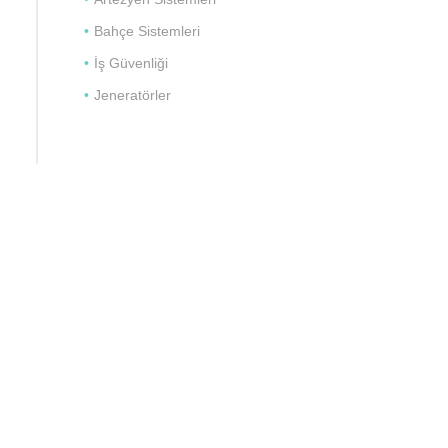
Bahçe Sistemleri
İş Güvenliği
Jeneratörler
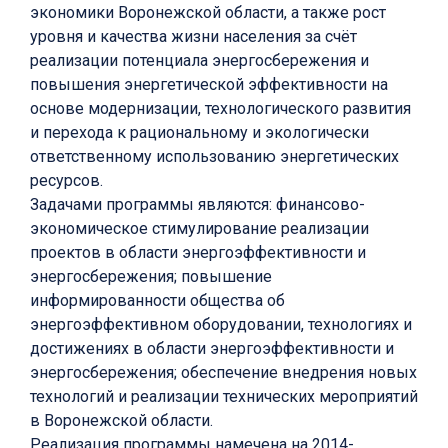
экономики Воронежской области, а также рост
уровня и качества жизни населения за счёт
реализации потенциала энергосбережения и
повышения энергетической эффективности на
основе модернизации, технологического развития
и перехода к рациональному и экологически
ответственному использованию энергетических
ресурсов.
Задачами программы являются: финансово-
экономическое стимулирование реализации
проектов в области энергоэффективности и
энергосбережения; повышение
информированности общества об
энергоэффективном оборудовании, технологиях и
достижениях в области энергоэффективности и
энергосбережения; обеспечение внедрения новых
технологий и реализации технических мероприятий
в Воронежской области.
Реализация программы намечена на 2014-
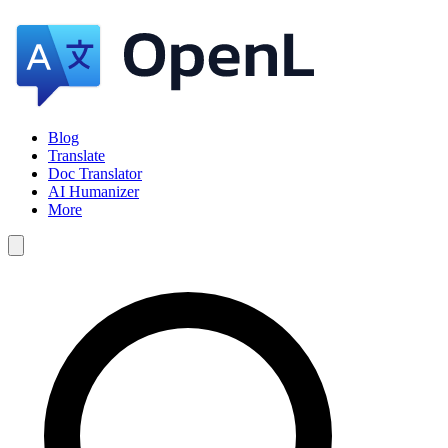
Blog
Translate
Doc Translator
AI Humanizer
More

....

(GOAL OF THE EXERCISE): All that is needed is an exact copy of the entries above, minus the pictures.

(RESPONSE AREA):
Bahçe Sistemleri
İş Güvenliği
Jeneratörler
экономики Воронежской области, а также рост
уровня и качества жизни населения за счёт
реализации потенциала энергосбережения и
повышения энергетической эффективности на
основе модернизации, технологического развития
и перехода к рациональному и экологически
ответственному использованию энергетических
ресурсов.
Задачами программы являются: финансово-
экономическое стимулирование реализации
проектов в области энергоэффективности и
энергосбережения; повышение
информированности общества об
энергоэффективном оборудовании, технологиях и
достижениях в области энергоэффективности и
энергосбережения; обеспечение внедрения новых
технологий и реализации технических мероприятий
в Воронежской области.
Реализация программы намечена на 2014-
Blog
Translate
Doc Translator
AI Humanizer
More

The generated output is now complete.